台風24号の被害状況を現地視察した高鳥農林水産副大臣(中央)=21日、伊仙町伊仙の高潮被害地区
【徳之島】高鳥修一農林水産副大臣が21日、先月末に奄美群島を襲って大きな爪跡を残した台風24号の被害視察で徳之島を訪問。倒伏・折損・塩害を受けた基幹作物サトウキビのほ場や高潮被害の農地、製糖工場の現状など3町を現地視察。高鳥副大臣は「被害は甚大。サトウキビ増産基金は15日に発動した。今後も予算確保をしっかりとしたい。
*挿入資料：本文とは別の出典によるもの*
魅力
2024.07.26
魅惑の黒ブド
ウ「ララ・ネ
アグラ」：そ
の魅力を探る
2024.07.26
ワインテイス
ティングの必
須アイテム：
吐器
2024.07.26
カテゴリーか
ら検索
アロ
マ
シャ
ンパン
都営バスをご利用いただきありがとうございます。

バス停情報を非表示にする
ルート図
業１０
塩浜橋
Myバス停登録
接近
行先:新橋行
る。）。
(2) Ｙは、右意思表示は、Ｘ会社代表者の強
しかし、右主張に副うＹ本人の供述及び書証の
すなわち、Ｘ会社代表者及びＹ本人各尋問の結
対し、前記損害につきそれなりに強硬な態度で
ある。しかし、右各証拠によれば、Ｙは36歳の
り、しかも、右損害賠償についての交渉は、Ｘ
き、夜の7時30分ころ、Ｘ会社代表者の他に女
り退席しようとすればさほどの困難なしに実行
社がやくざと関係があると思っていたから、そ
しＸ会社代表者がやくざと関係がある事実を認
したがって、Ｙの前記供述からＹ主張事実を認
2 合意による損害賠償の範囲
災害復旧は、査定前着工制度もあり検討して欲しい」と述べた。
現地視察は、三反園訓知事の金子万寿夫衆院議員(鹿児島2区)らを伴なった吉川貴盛農水大臣への台風災害復旧対策の直接要請(16日)がきっかけ。現地視察には、金子氏をはじめ農水本省と九州農政局から13人、県からは中村かおり副知事や農政部職員ら10人が随行した。
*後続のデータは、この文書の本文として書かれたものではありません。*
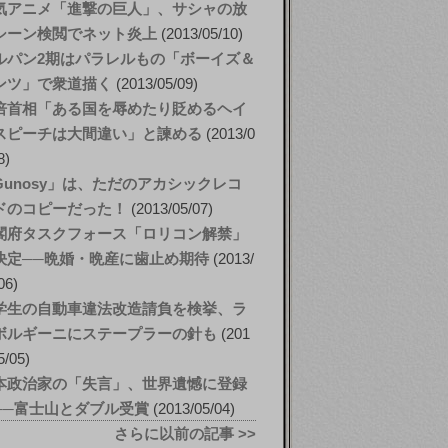
気アニメ「進撃の巨人」、サシャの放
シーン検閲でネット炎上
2013/05/10
ルパン2期はパラレルもの「ボーイズ＆
ンツ」で衆道描く
2013/05/09
倍首相「ある国を辱めたり貶めるヘイ
スピーチは大間違い」と諫める
2013/0
8
Gunosy」は、ただのアカシックレコ
ドのコピーだった！
2013/05/07
閣府タスクフォース「ロリコン解禁」
決定──晩婚・晩産に歯止め期待
2013/
06
学生の自動車違法改造請負を検挙、ラ
ボルギーニにステープラーの針も
201
5/05
本政治家の「失言」、世界遺憾に登録
──富士山とダブル受賞
2013/05/04
さらに以前の記事 >>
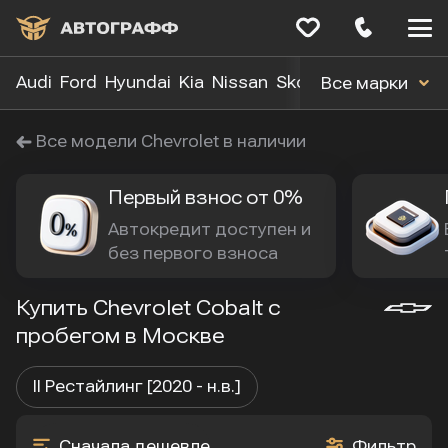
Меню
сайта
Audi
Ford
Hyundai
Kia
Nissan
Skoda
Toyota
Volk
Все марки
Все модели Chevrolet в наличии
Первый взнос от 0%
Автокредит доступен и 
без первого взноса
Купить Chevrolet Cobalt с
пробегом в Москве
II Рестайлинг [2020 - н.в.]
Сначала дешевле
Фильтр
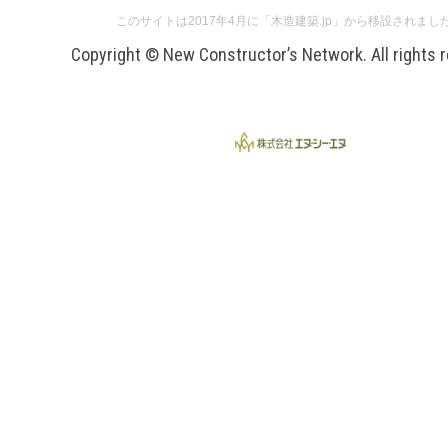
このサイトは2017年4月に「木造建築.jp」から移設されまし
Copyright © New Constructor’s Network. All rights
地元徳之島3町長や当局の案内で台風24号の暴風雨や潮風害で甚大な被害を受けた各町のサトウキビほ場を視察。海抜約12㍍付近まで高潮が押し寄せ農地の表土が洗掘されて岩石が覆い生産基盤が損なわれた伊仙町中部地区の海岸部の被害ほ場では、説明を受けながら約40分間にわたって現状を把握した。
同町内の高潮被害農地は約12㌶(約1億円)を予想。大久保明町長は「この畑が復旧して農業が安心して出来るように」。町担当者も「台風災害が多岐にわたるが、農業で生計を立てている小さなまちの災害復旧にお力添えを」と直訴。キビ約33㌶を手掛ける大竹勝人さん(55)=同町阿三=は「十数年前の高潮被害以上の被害。今年は豊作と思っていた中での被害で、農家はやる気を失っている」と窮状を訴えた。
高鳥副大臣は会見で「サトウキビの倒伏・塩害、高潮による被害は甚大。国としてはサトウキビ増産基金を15日に発動した。今後の予算確保もしっかりとやらせていただきたい。災害復旧は査定前着工制度もあるので活用して欲しい」とも述べた。
特に印象に残った高潮被害地区の農家については「キビほ場が根こそぎやられて石がゴロゴロ入り込み、復旧もままならない状況。生産者の皆さんは去年も台風災害を受け非常にがっかりしている。ぜひ希望持っていただきたい。農水省としても対策をしっかり取りたい」と気遣った。